# Remote Code for Insignia T.V.



## tward_biteme1 (Jan 16, 2004)

Anyone know of the code to get a DirecTivo Peanut Remote to work with a Insignia T.V.? 

I did the code search and it didn't find one, but was still hoping maybe some one would know of one anyway!! 

Worth a shot....


----------



## keefer37 (Oct 2, 2001)

A coworker got an Insignia LCD TV and had a heck of a time getting a remote to work. He ended up working with One-For-All, sending in his remote to them so they could capture the codes. So now, anyone getting an Insignia TV, should be able to get codes (or an upgrade) for the One-for-All remotes.
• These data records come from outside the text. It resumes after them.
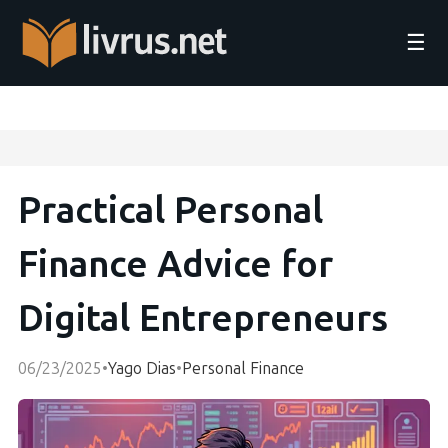
☰
Practical Personal
Finance Advice for
Digital Entrepreneurs
06/23/2025
•
Yago Dias
•
Personal Finance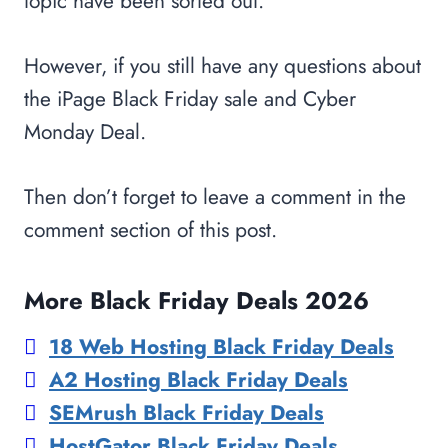
topic have been sorted out.
However, if you still have any questions about
the iPage Black Friday sale and Cyber
Monday Deal.
Then don’t forget to leave a comment in the
comment section of this post.
More Black Friday Deals 2026
18 Web Hosting Black Friday Deals
A2 Hosting Black Friday Deals
SEMrush Black Friday Deals
HostGator Black Friday Deals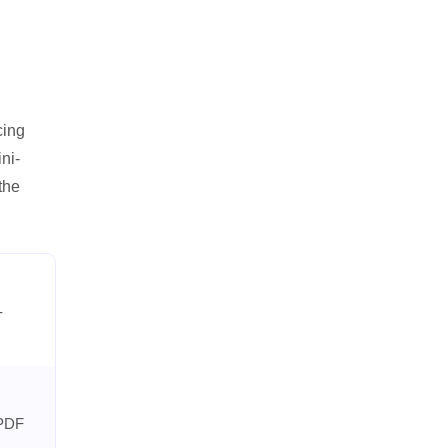
cing
ni-
the
-
 PDF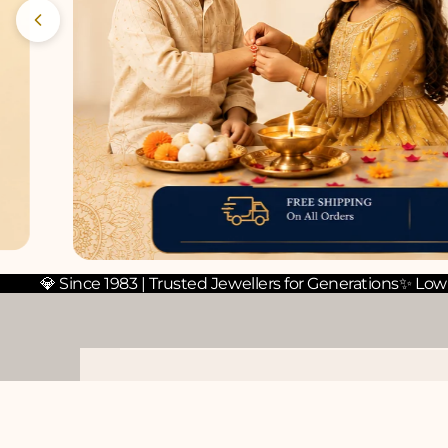
💎 Since 1983 | Trusted Jewellers for Generations
✨ Low
PEARL TOPS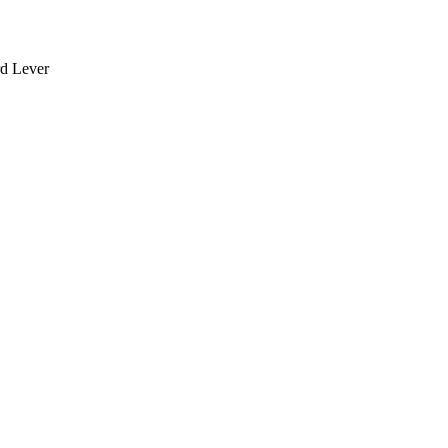
rd Lever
Don't think you'll be able to get it working with the DirecTiVo remote though.

The OfA 6131 is what we use with our two DirecTiVos.


----------



## tward_biteme1 (Jan 16, 2004)

Do you mean "One For All" 6131?


----------



## keefer37 (Oct 2, 2001)

Yup, sorry about that.


----------



## tward_biteme1 (Jan 16, 2004)

That's ok, I figure it out!! Took a few minutes though....!


----------



## willardcpa (Feb 23, 2001)

tward_biteme1 said:


> That's ok, I figure it out!! Took a few minutes though....!
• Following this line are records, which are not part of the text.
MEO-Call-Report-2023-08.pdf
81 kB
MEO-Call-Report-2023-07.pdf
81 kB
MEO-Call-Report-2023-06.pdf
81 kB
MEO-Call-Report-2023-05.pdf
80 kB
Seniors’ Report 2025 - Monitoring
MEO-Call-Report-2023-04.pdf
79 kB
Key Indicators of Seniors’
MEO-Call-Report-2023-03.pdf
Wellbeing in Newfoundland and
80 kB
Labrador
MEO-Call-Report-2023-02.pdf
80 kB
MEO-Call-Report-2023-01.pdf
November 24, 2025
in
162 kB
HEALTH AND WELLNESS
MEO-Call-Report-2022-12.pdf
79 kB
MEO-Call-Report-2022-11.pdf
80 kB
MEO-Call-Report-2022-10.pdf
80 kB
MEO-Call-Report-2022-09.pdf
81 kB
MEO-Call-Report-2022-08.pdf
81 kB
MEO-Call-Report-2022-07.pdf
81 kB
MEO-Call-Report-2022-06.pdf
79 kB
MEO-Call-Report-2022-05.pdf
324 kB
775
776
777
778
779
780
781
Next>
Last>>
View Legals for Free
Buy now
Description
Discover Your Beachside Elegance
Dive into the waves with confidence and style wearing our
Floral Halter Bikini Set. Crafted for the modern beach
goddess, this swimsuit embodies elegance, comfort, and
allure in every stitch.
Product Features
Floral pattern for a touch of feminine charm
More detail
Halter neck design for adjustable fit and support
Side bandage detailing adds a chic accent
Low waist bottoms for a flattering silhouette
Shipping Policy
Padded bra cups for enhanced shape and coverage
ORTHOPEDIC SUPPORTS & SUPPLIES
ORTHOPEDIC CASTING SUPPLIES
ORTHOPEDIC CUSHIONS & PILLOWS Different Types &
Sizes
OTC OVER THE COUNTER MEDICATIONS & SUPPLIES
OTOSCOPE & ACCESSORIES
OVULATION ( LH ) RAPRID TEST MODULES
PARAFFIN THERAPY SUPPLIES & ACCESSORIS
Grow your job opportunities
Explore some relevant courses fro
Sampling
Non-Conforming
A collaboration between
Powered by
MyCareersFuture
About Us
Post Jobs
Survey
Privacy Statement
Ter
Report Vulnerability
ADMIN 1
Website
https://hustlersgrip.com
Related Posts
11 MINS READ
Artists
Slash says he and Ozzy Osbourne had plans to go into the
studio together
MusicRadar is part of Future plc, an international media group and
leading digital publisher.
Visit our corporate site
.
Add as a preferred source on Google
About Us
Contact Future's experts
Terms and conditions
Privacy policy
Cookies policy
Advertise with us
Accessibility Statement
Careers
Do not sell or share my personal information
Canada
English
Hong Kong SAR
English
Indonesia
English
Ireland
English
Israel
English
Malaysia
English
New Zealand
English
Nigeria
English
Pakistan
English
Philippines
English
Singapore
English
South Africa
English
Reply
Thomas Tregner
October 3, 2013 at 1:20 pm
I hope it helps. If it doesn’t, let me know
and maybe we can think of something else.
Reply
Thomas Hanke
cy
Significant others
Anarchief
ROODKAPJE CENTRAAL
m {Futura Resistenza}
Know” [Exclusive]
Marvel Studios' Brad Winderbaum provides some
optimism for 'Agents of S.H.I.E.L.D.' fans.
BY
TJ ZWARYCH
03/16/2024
The neighborly thing to do would be to share the solution, so the next poor soul who encounters this and dutifully does a "search" will be helped.


----------



## tward_biteme1 (Jan 16, 2004)

No real solution yet. Just figured out that it was not "All In One" but a "One For All" 6131 remote.

The web page doesn't yet list codes for an Insignia TV. Will just use two remotes for now, until I figure out what I want to do.


----------



## topochicho (Nov 21, 2002)

I hate to assume, so when you say you have done the Code Search you mean the Code Search from the manual? 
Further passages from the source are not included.